The value of development land is dependent on what you can build on it. It is, in theory at least, the residual claimant once you factor in all of your other development costs. But in a competitive land market, owners will naturally have high expectations around what their land is worth. And telling them about the intricacies of your residual claimant Excel model will fall on deaf ears if the output doesn’t match their expectations. They see what other land is selling for – even if the land use policies are entirely different – and they want the same or more.
So to make the math work, it often becomes about density. In practice, many financial models are probably working in the opposite direction to what I described above: here’s how much money the landowner needs to sell; now let’s figure out if we can get enough density to make this work.
Of course, the challenge with this approach is that you naturally start to push up against a ceiling with respect to density. Landowner wants more density. City wants less density. If I ever ran a development model today where this wasn’t the case, I would instinctively worry that my model wasn’t working properly.
And therein lies the tension: how can I give this landowner the money that she/he wants, but at the same time satisfy the city and the community, and build enough density such that the project doesn’t lose money? For the time being, ignore the archaeological dig that will need to be done on the site and the creek running underneath it that is going to add $2 million to your underground costs.
This is where you have to get creative. One potential solution is try and make the price dependent on achieved density.
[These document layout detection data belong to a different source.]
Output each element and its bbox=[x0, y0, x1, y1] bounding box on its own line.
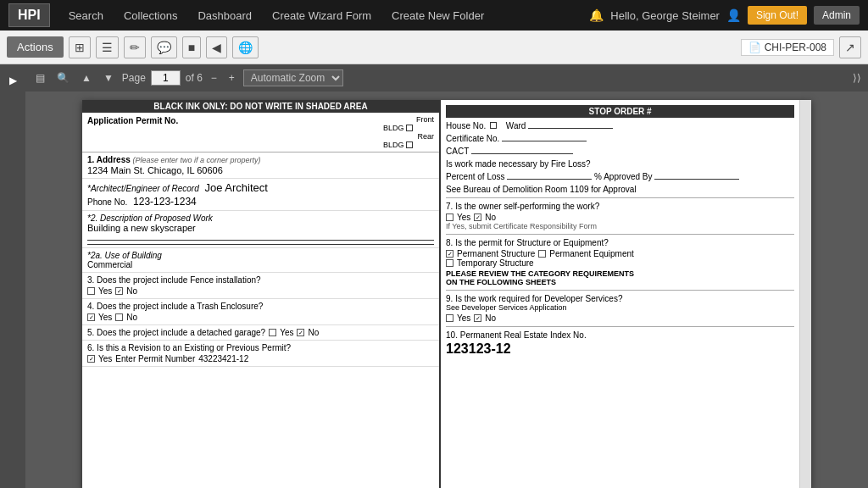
trash-yes-label: Yes bbox=[98, 313, 112, 322]
user-greeting: Hello, George Steimer bbox=[610, 9, 720, 22]
address-sublabel: (Please enter two if a corner property) bbox=[133, 156, 261, 164]
app-permit-label: Application Permit No. bbox=[87, 116, 178, 125]
zoom-in-btn[interactable]: + bbox=[225, 70, 238, 86]
desc-label: *2. Description of Proposed Work bbox=[87, 214, 434, 223]
page-input[interactable] bbox=[151, 70, 181, 86]
revision-permit-label: Enter Permit Number bbox=[115, 354, 195, 363]
q9-yes-cb bbox=[446, 314, 453, 322]
garage-section: 5. Does the project include a detached g… bbox=[82, 325, 439, 341]
pdf-content[interactable]: BLACK INK ONLY: DO NOT WRITE IN SHADED A… bbox=[25, 92, 868, 488]
pdf-prev-btn[interactable]: ▲ bbox=[78, 70, 95, 86]
address-section: 1. Address (Please enter two if a corner… bbox=[82, 152, 439, 179]
fence-label: 3. Does the project include Fence instal… bbox=[87, 275, 434, 285]
permit-side-labels: Front BLDG Rear BLDG bbox=[383, 115, 434, 149]
admin-button[interactable]: Admin bbox=[814, 6, 860, 25]
architect-label: *Architect/Engineer of Record bbox=[87, 184, 199, 193]
trash-yes-cb: ✓ bbox=[87, 313, 95, 321]
user-icon[interactable]: 👤 bbox=[726, 8, 741, 22]
trash-section: 4. Does the project include a Trash Encl… bbox=[82, 299, 439, 325]
nav-dashboard[interactable]: Dashboard bbox=[187, 0, 262, 30]
globe-icon-btn[interactable]: 🌐 bbox=[232, 36, 259, 58]
doc-icon: 📄 bbox=[748, 42, 761, 53]
share-icon-btn[interactable]: ↗ bbox=[839, 36, 861, 58]
demolition-field: See Bureau of Demolition Room 1109 for A… bbox=[446, 185, 794, 194]
doc-ref-text: CHI-PER-008 bbox=[765, 42, 826, 53]
q10-value: 123123-12 bbox=[446, 341, 794, 357]
nav-right: 🔔 Hello, George Steimer 👤 Sign Out! Admi… bbox=[589, 6, 860, 25]
q7-no-cb: ✓ bbox=[474, 214, 481, 221]
cert-no-field: Certificate No. bbox=[446, 134, 794, 143]
pdf-expand-btn[interactable]: ⟩⟩ bbox=[853, 72, 861, 84]
left-sidebar: ▶ bbox=[0, 64, 25, 488]
description-section: *2. Description of Proposed Work Buildin… bbox=[82, 211, 439, 248]
doc-reference: 📄 CHI-PER-008 bbox=[741, 39, 834, 56]
revision-permit-value: 43223421-12 bbox=[198, 354, 248, 363]
address-label: 1. Address bbox=[87, 155, 131, 164]
comment-icon-btn[interactable]: 💬 bbox=[151, 36, 177, 58]
nav-create-folder[interactable]: Create New Folder bbox=[381, 0, 494, 30]
q7-yes-cb bbox=[446, 214, 453, 221]
q8-perm-struct-cb: ✓ bbox=[446, 250, 453, 258]
zoom-out-btn[interactable]: − bbox=[208, 70, 220, 86]
top-nav: HPI Search Collections Dashboard Create … bbox=[0, 0, 868, 30]
house-no-field: House No. Ward bbox=[446, 121, 794, 130]
trash-label: 4. Does the project include a Trash Encl… bbox=[87, 302, 434, 311]
garage-yes-cb bbox=[269, 329, 276, 336]
phone-label: Phone No. bbox=[87, 197, 127, 207]
q9-no-cb: ✓ bbox=[474, 314, 481, 322]
list-icon-btn[interactable]: ☰ bbox=[96, 36, 119, 58]
cact-field: CACT bbox=[446, 147, 794, 156]
page-of: of 6 bbox=[186, 72, 203, 84]
pdf-toolbar: ▤ 🔍 ▲ ▼ Page of 6 − + Automatic Zoom ⟩⟩ bbox=[25, 64, 868, 92]
sidebar-toggle[interactable]: ▶ bbox=[6, 71, 20, 90]
stop-order-header: STOP ORDER # bbox=[446, 105, 794, 118]
trash-no-cb bbox=[115, 313, 123, 321]
use-section: *2a. Use of Building Commercial bbox=[82, 248, 439, 273]
revision-section: 6. Is this a Revision to an Existing or … bbox=[82, 341, 439, 367]
fence-no-cb: ✓ bbox=[115, 287, 123, 295]
garage-yes-label: Yes bbox=[280, 328, 293, 337]
revision-label: 6. Is this a Revision to an Existing or … bbox=[87, 343, 434, 352]
permit-left: BLACK INK ONLY: DO NOT WRITE IN SHADED A… bbox=[82, 100, 441, 488]
use-label: *2a. Use of Building bbox=[87, 251, 434, 260]
use-value: Commercial bbox=[87, 260, 434, 269]
pdf-search-btn[interactable]: 🔍 bbox=[53, 70, 73, 86]
nav-wizard-form[interactable]: Create Wizard Form bbox=[262, 0, 381, 30]
pdf-area: ▤ 🔍 ▲ ▼ Page of 6 − + Automatic Zoom ⟩⟩ … bbox=[25, 64, 868, 488]
stop-icon-btn[interactable]: ■ bbox=[182, 36, 201, 58]
nav-collections[interactable]: Collections bbox=[114, 0, 188, 30]
main-area: ▶ ▤ 🔍 ▲ ▼ Page of 6 − + Automatic Zoom ⟩… bbox=[0, 64, 868, 488]
fence-yes-label: Yes bbox=[98, 286, 112, 296]
nav-search[interactable]: Search bbox=[58, 0, 114, 30]
pdf-next-btn[interactable]: ▼ bbox=[100, 70, 117, 86]
page-label: Page bbox=[122, 72, 146, 84]
address-value: 1234 Main St. Chicago, IL 60606 bbox=[87, 165, 434, 175]
revision-yes-cb: ✓ bbox=[87, 355, 95, 363]
q10-section: 10. Permanent Real Estate Index No. 1231… bbox=[446, 326, 794, 357]
architect-value: Joe Architect bbox=[205, 181, 268, 194]
logo: HPI bbox=[8, 3, 50, 27]
garage-no-label: No bbox=[308, 328, 319, 337]
back-icon-btn[interactable]: ◀ bbox=[206, 36, 227, 58]
bell-icon[interactable]: 🔔 bbox=[589, 8, 604, 22]
pdf-page: BLACK INK ONLY: DO NOT WRITE IN SHADED A… bbox=[82, 100, 811, 488]
fence-no-label: No bbox=[126, 286, 137, 296]
fence-section: 3. Does the project include Fence instal… bbox=[82, 273, 439, 299]
edit-icon-btn[interactable]: ✏ bbox=[124, 36, 146, 58]
percent-loss-field: Percent of Loss % Approved By bbox=[446, 172, 794, 181]
trash-no-label: No bbox=[126, 313, 137, 322]
garage-label: 5. Does the project include a detached g… bbox=[87, 328, 265, 337]
signout-button[interactable]: Sign Out! bbox=[748, 6, 807, 25]
garage-no-cb: ✓ bbox=[297, 329, 304, 336]
desc-value: Building a new skyscraper bbox=[87, 223, 434, 233]
black-ink-header: BLACK INK ONLY: DO NOT WRITE IN SHADED A… bbox=[82, 100, 439, 113]
q8-temp-struct-cb bbox=[446, 259, 453, 267]
fence-yes-cb bbox=[87, 287, 95, 295]
architect-section: *Architect/Engineer of Record Joe Archit… bbox=[82, 179, 439, 211]
actions-button[interactable]: Actions bbox=[7, 36, 64, 58]
zoom-select[interactable]: Automatic Zoom bbox=[243, 69, 343, 86]
revision-yes-label: Yes bbox=[98, 354, 112, 363]
grid-icon-btn[interactable]: ⊞ bbox=[69, 36, 91, 58]
pdf-scrollbar[interactable] bbox=[799, 100, 811, 488]
pdf-sidebar-btn[interactable]: ▤ bbox=[32, 70, 48, 86]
But not all landowners will go for this and sometimes the price spread is so great that even a density bonus isn’t going to close the gap.
I like to believe that there’s always a creative solution to every problem. Try and make it work. Don’t give up. But the reality is that in many cases the land just isn’t worth the asking price and you’re going to need to walk away. That can be sad, but it can also be the smart thing to do.
I was recently talking to my good friend Jeremiah Shamess about the current state of development land sales in Toronto (he does this for a living) and he said something to me that I found really interesting.
He said that because the market is so competitive, you can really only win development sites in one of two ways. Either you’re willing to spend the most money or you see something and have a vision that nobody else sees.
And it was this second piece that really stood out to me because it reminds me of one of my favorite investing frameworks.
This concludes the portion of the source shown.